◆ **Records to process**
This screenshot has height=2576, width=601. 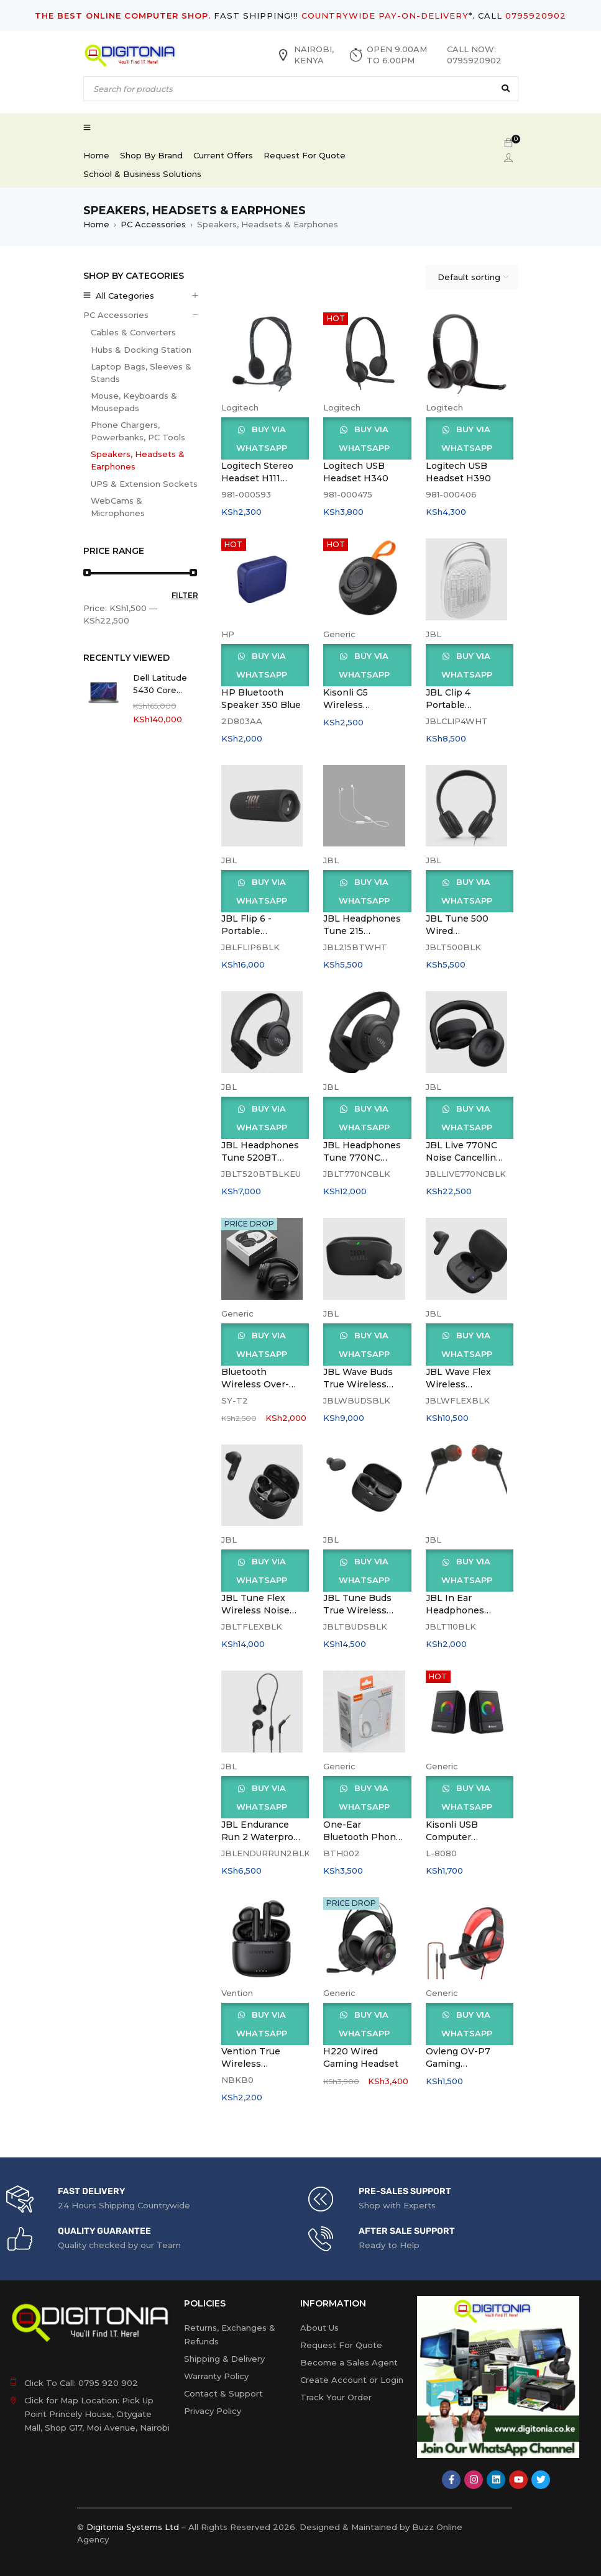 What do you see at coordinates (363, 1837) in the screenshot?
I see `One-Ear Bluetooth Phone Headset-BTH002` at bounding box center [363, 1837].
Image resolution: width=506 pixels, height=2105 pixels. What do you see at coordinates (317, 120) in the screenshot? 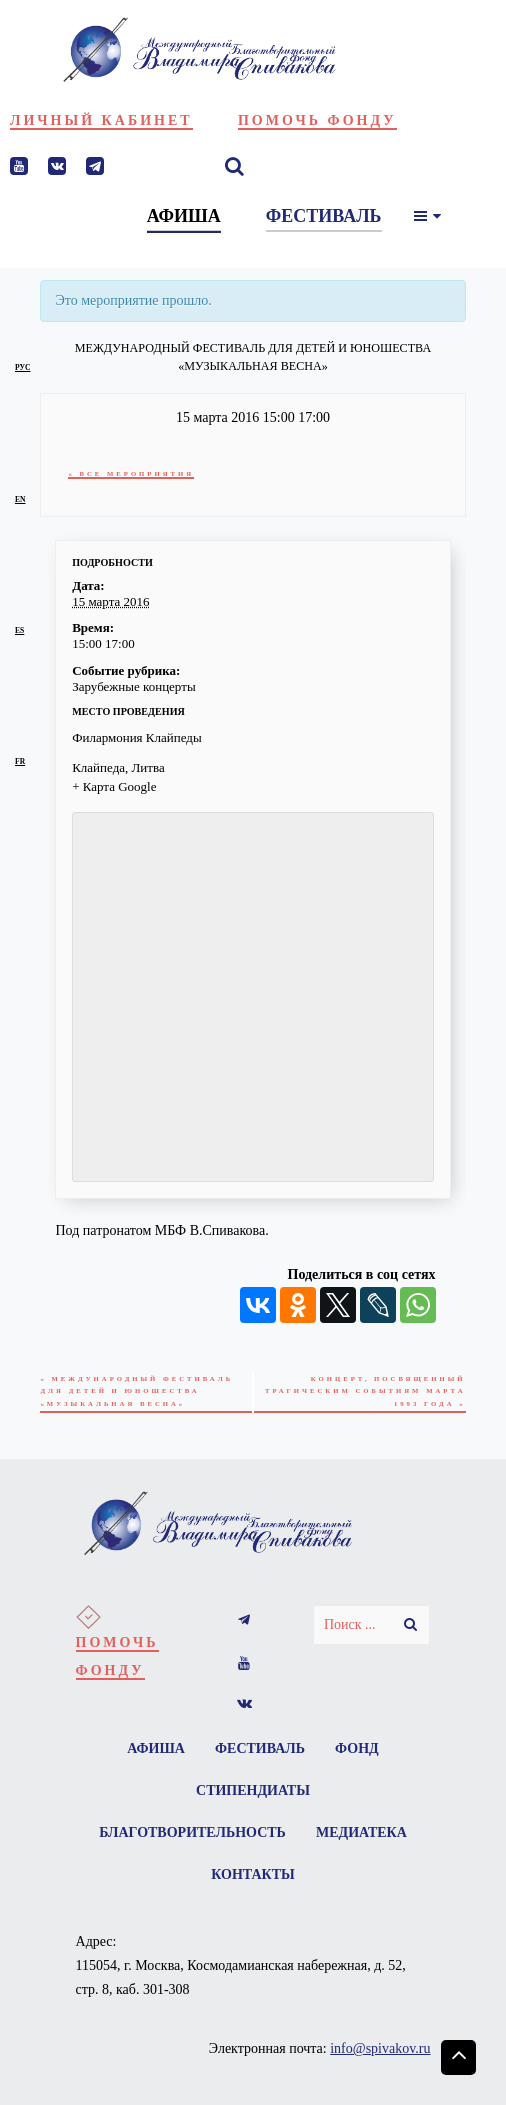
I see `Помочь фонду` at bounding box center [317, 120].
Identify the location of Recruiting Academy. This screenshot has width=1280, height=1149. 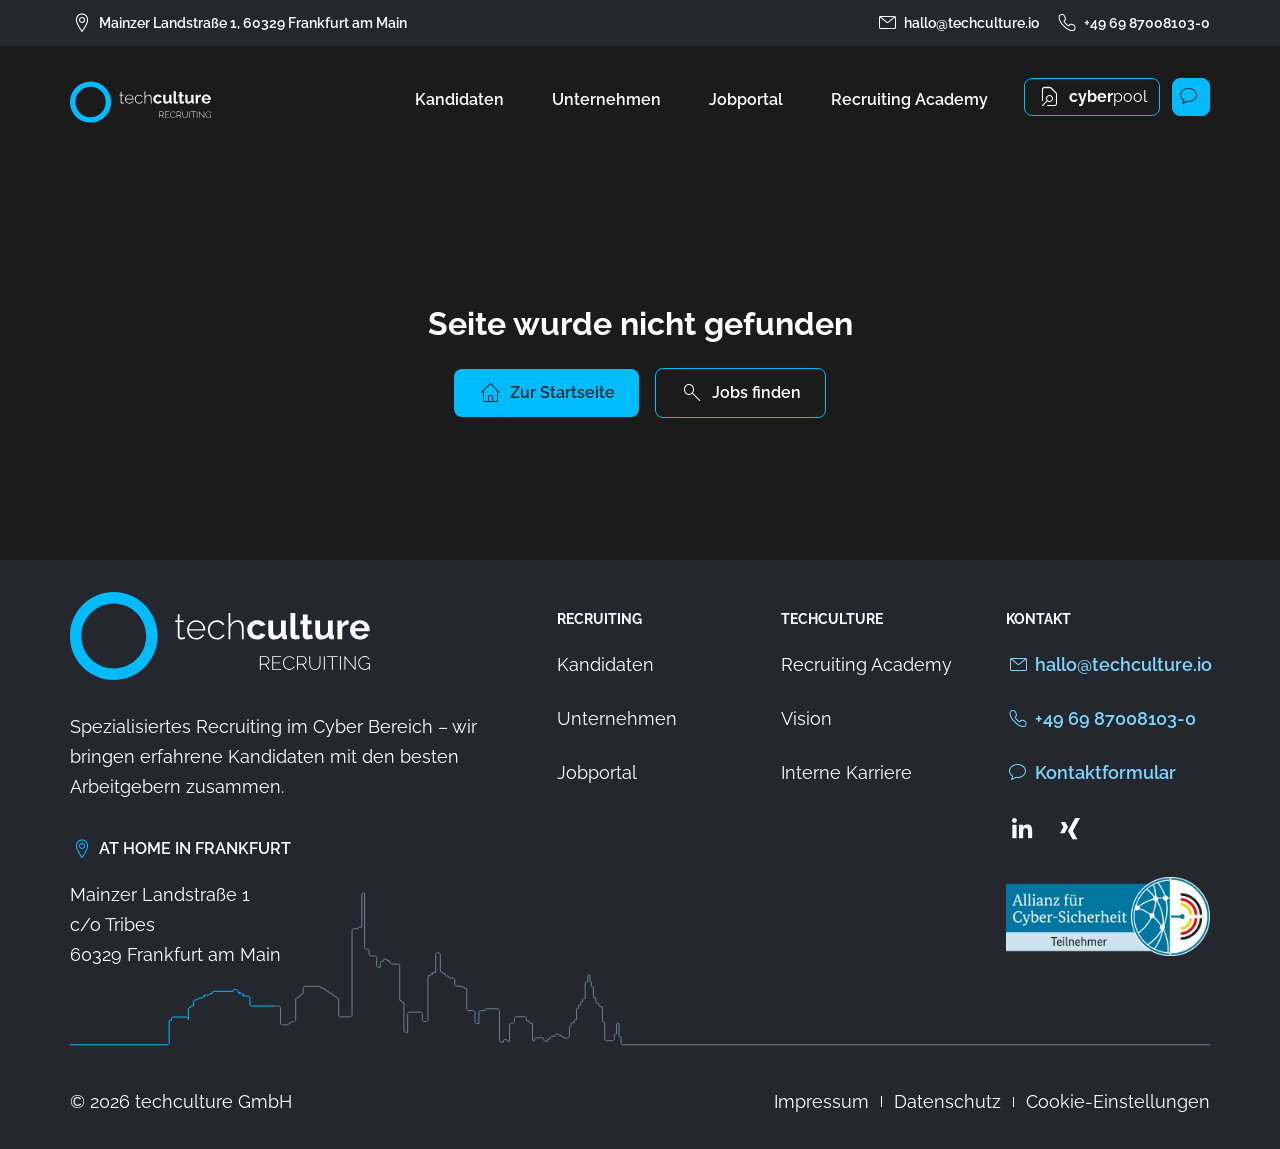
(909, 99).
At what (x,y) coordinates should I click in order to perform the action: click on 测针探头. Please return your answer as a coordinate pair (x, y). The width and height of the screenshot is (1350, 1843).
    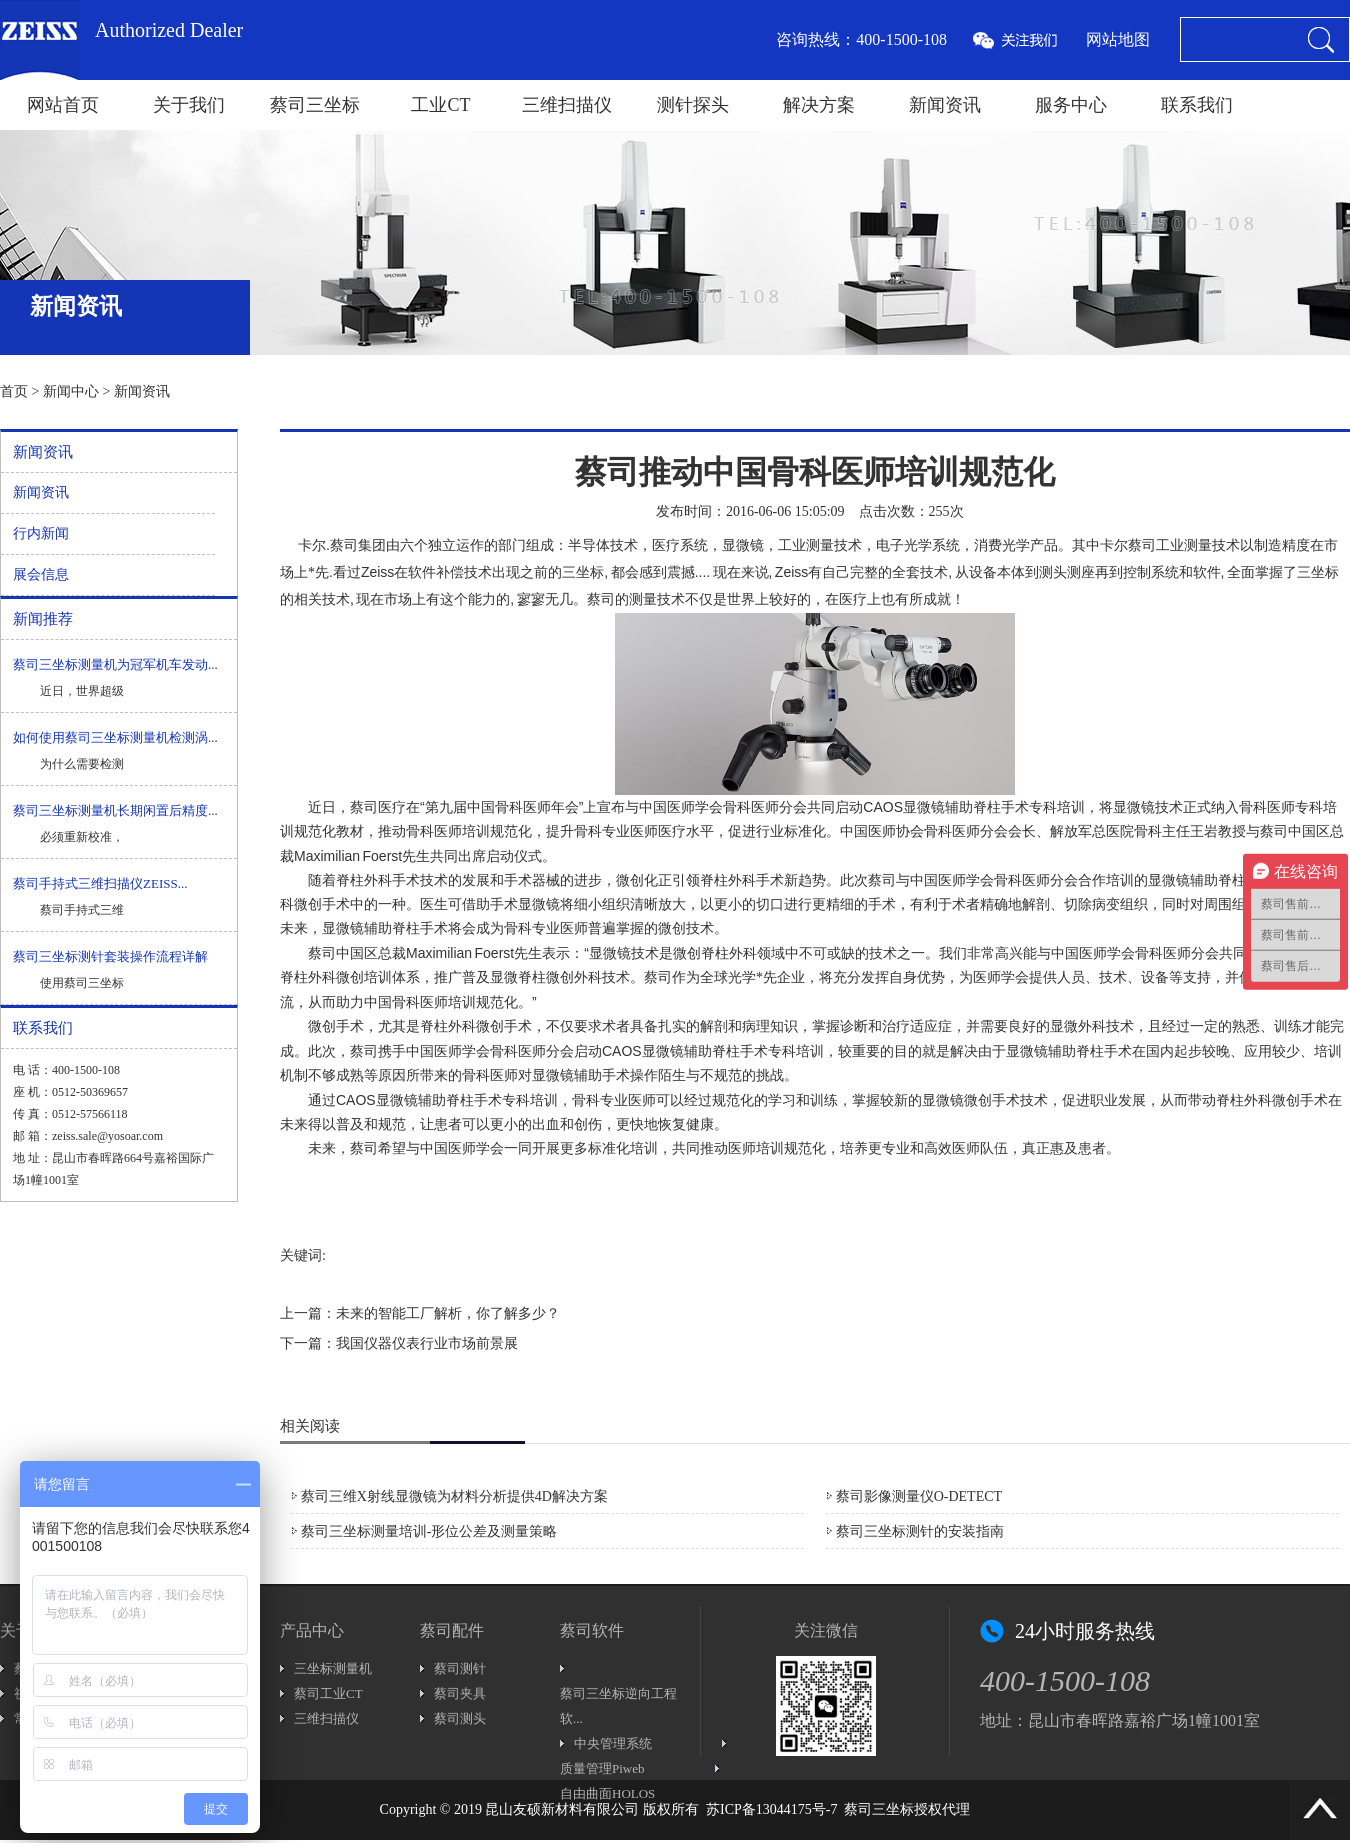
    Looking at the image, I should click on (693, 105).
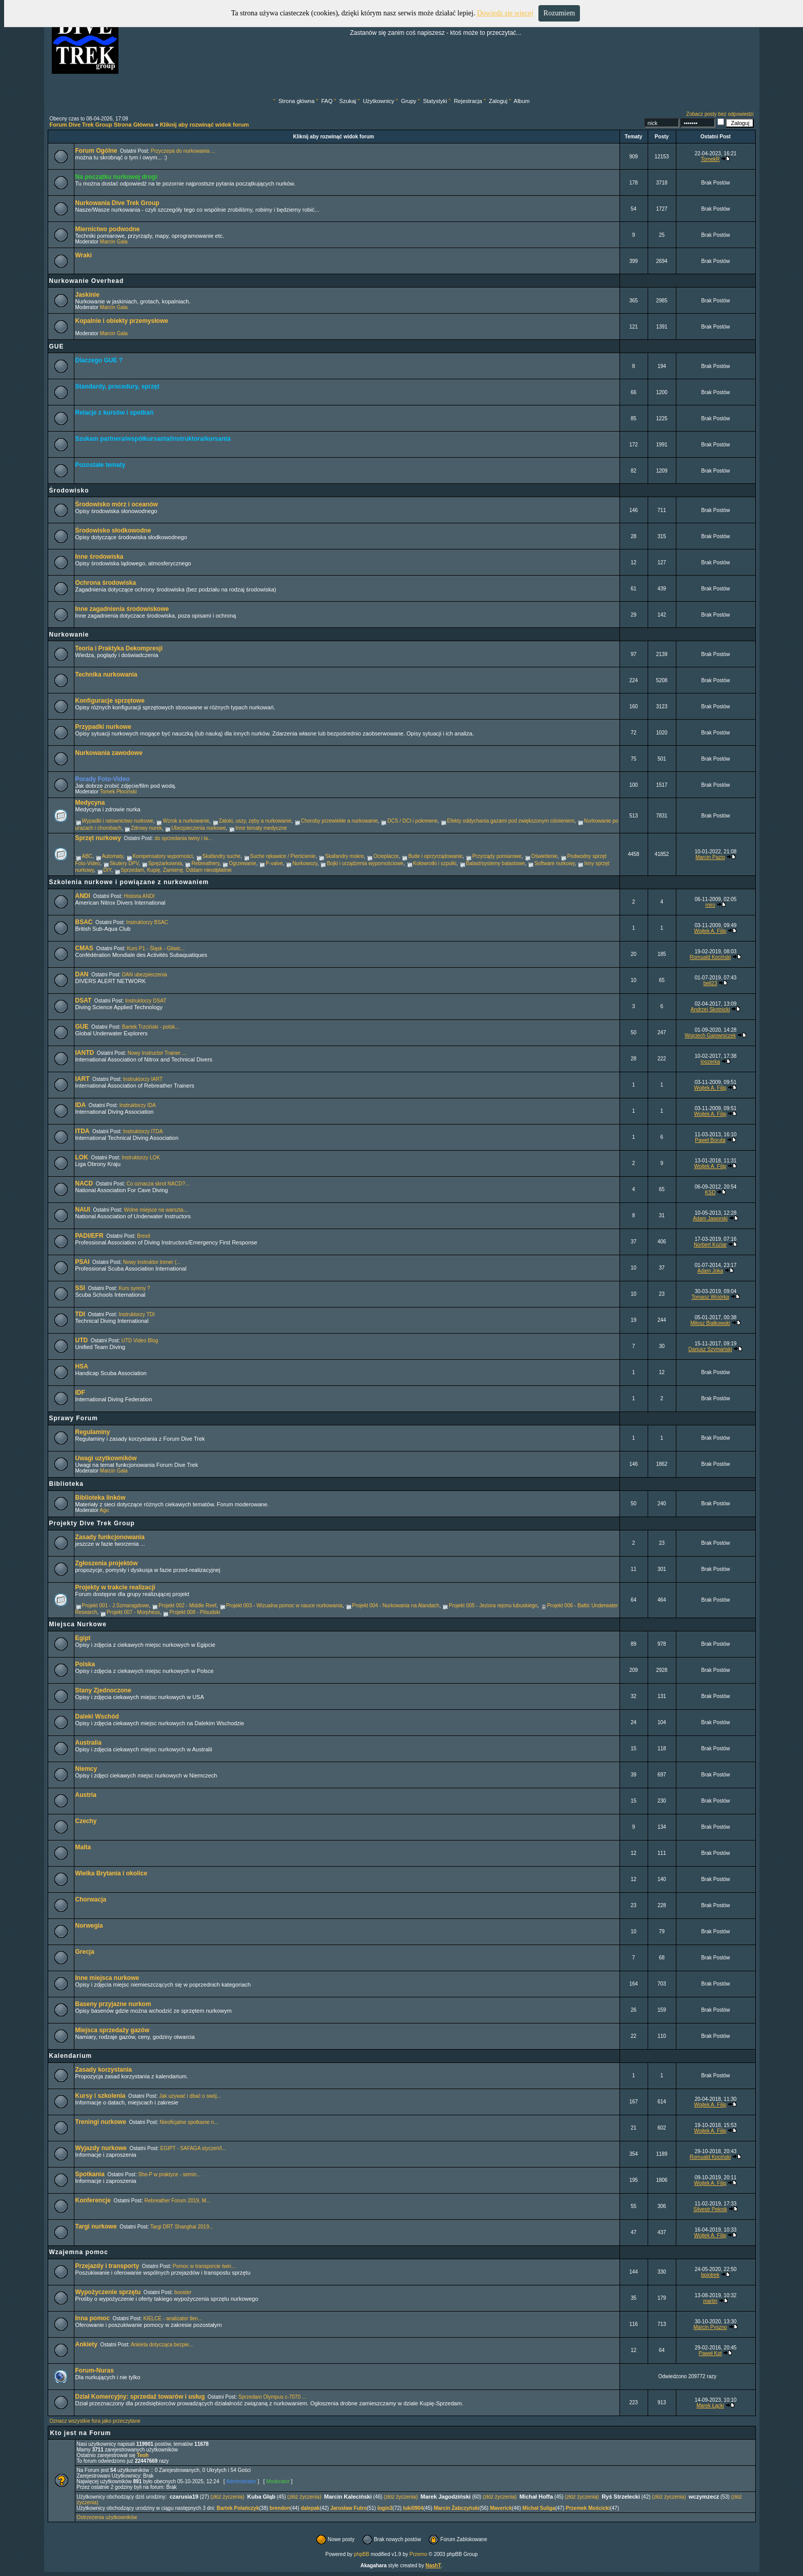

◆ **What you should do**
Transcribe every line from the one with "Image resolution: width=506" to the last line of the records above, exactly, excluding pictures.

◆ **Response for this exercise**
Image resolution: width=506 pixels, height=2105 pixels. What do you see at coordinates (317, 120) in the screenshot? 
I see `Помочь фонду` at bounding box center [317, 120].
Identify the location of Recruiting Academy. This screenshot has width=1280, height=1149. 
(909, 99).
At what (x,y) coordinates should I click in order to perform the action: click on 测针探头. Please return your answer as a coordinate pair (x, y). The width and height of the screenshot is (1350, 1843).
    Looking at the image, I should click on (693, 105).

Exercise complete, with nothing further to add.